A surviving Iran is more valuable to American interests than a destroyed one. A defeated Iran would upset the delicate balance of fear that fuels US arms sales and regional influence.

The Middle East, where Iran plays the perpetual villain, is a theatre of endless conflict that keeps dollars flowing. Look at the numbers: $110 billion in arms deals with Saudi Arabia, $23 billion with the UAE, and $12 billion with Qatar. These are not just transactions—they are subscriptions to a war economy. Without the threat of Iran, the justification for these deals weakens.
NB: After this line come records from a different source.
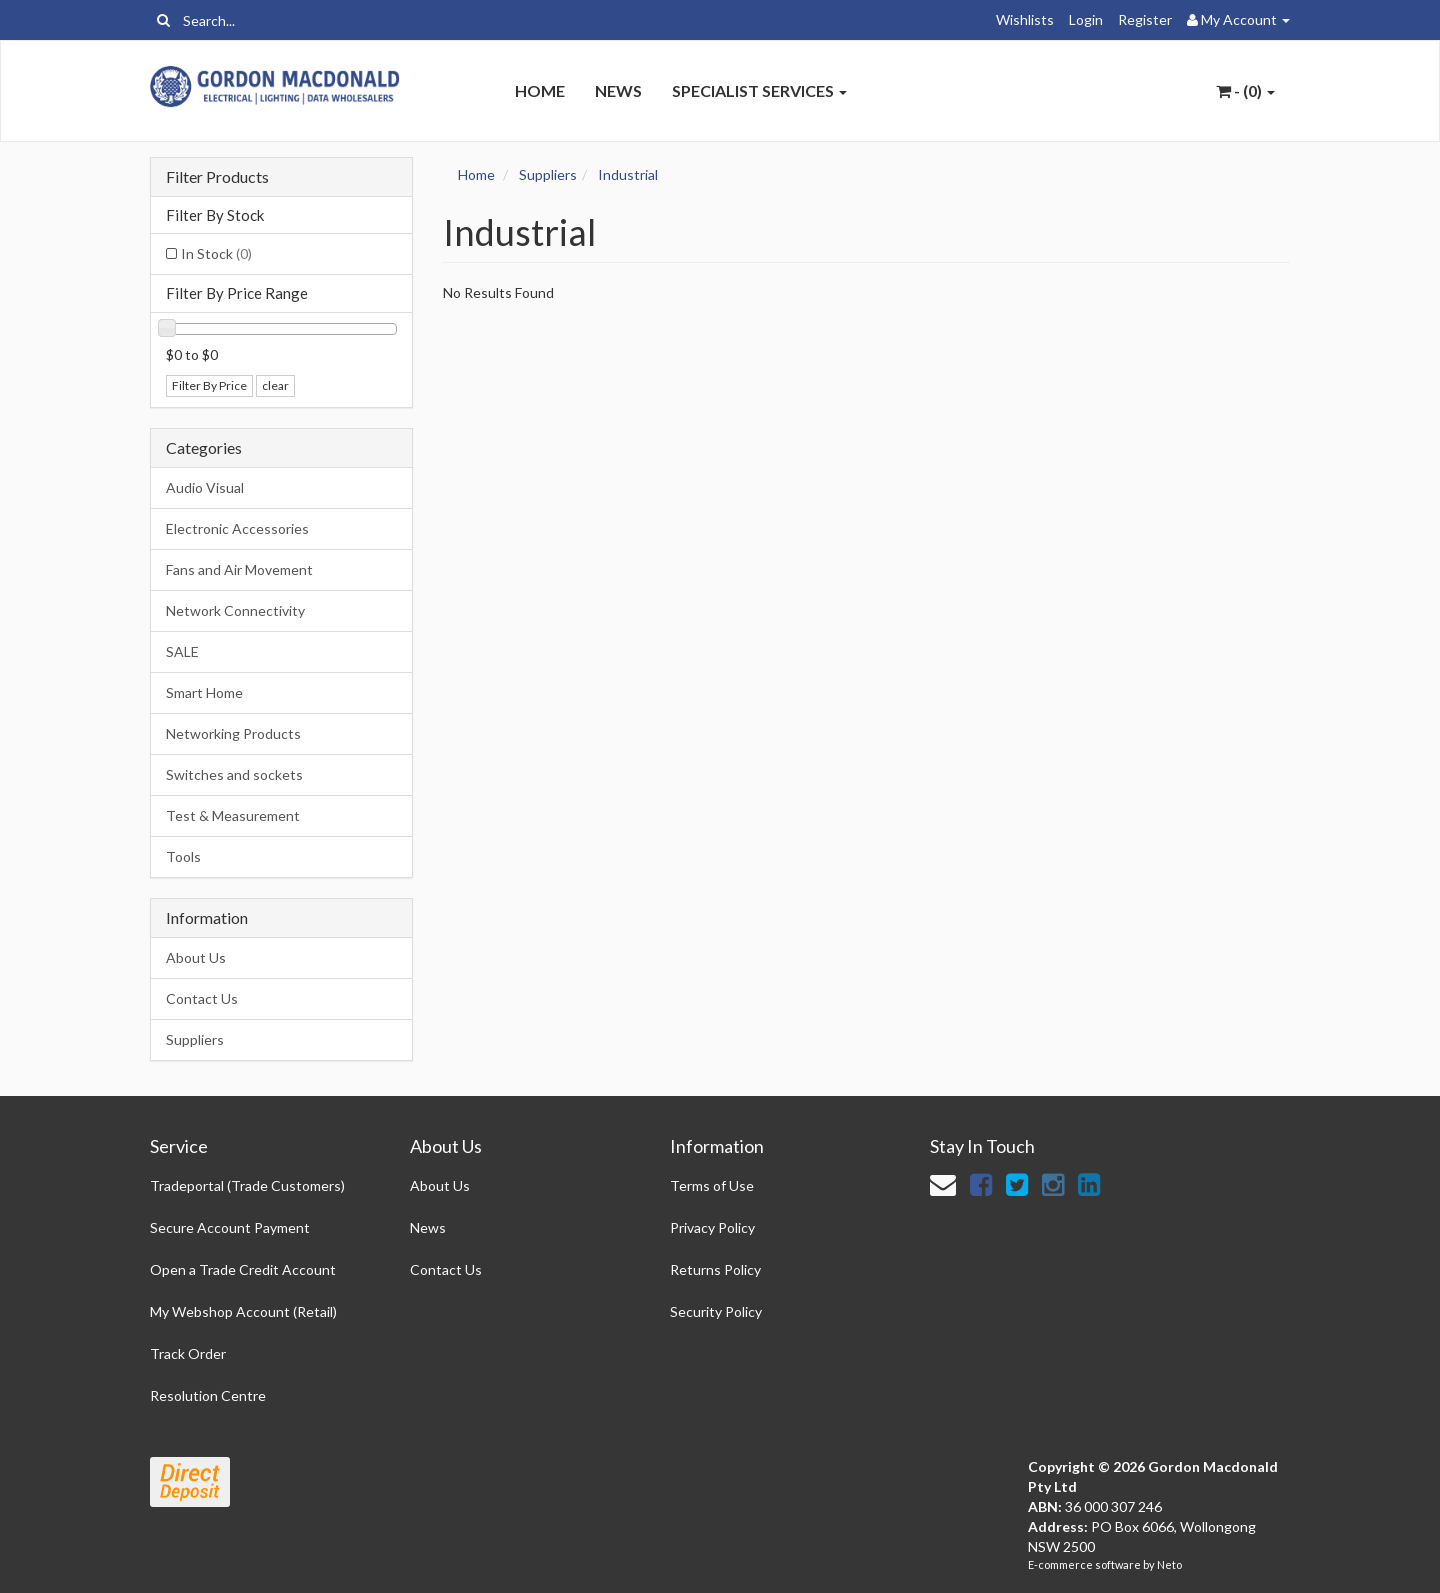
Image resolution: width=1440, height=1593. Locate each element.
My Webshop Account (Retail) (243, 1311)
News (618, 90)
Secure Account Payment (230, 1227)
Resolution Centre (208, 1395)
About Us (196, 957)
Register (1145, 19)
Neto (1169, 1564)
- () (1245, 90)
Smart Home (204, 692)
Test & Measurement (233, 815)
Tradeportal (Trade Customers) (247, 1185)
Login (1086, 19)
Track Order (188, 1353)
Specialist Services (759, 90)
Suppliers (195, 1039)
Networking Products (233, 733)
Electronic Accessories (237, 528)
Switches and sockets (234, 774)
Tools (183, 856)
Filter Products (217, 177)
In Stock (216, 253)
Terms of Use (712, 1185)
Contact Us (202, 998)
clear (275, 385)
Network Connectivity (235, 610)
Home (540, 90)
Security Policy (716, 1311)
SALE (182, 651)
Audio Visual (205, 487)
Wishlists (1025, 19)
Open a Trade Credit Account (243, 1269)
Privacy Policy (712, 1227)
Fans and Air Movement (239, 569)
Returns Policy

Donald Trump’s recent hesitation regarding Iran is rooted in this logic. His business acumen—often mistaken for weakness—views the Middle East as a marketplace. War is a product, and peace is a market crash. A wounded yet defiant Iran keeps the region unstable, maintaining demand for US weapons, military bases, and influence. A full Israeli victory could collapse this setup. If Iran falls, Saudi Arabia may question its need for US protection, Qatar might assert its independence, and the UAE may look eastward. The petrodollar system would face an existential threat. America’s global financial supremacy depends on maintaining the Middle East's fragmentation and dependence.
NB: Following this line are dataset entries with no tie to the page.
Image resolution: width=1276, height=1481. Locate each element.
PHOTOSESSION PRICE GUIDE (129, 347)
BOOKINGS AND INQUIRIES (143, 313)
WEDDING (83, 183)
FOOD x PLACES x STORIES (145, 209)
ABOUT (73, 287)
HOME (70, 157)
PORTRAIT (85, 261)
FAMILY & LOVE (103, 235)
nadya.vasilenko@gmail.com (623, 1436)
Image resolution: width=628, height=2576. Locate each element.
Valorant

This isn’t the first time. The US has previously prevented India from completely dismantling Pakistan’s terrorist infrastructure—another case of preserving a useful adversary. Like Pakistan, Iran acts as an insurance policy: dangerous enough to justify intervention, but not strong enough to pose a real threat. Hezbollah's provocations, Houthi drones, Hamas uprisings—all are symptoms of a managed disease. The US lets Israel strike but reins it in when victory seems too close.

Diplomacy is not about morality—it’s about managing supply chains. Iran’s refusal to sell oil in dollars should have made it a target, yet it stands, because its survival is more profitable. In Washington’s backrooms, old men sip whiskey and move nations like chess pieces, keeping a fragile balance where Iran rages but never collapses. This keeps the war machine running. Wall Street thrives on this chaos; peace would destroy its profit-based ecosystem. Trump’s pause is not weakness—it’s a strategic masterstroke. It’s about keeping the game going. Let the war drag on. 

The American dream, no matter how deplorable it seems, is not about freedom—it’s a world where conflict is a renewable resource, fueling the economy with new opportunities, new engagements, and new global platforms for dominance.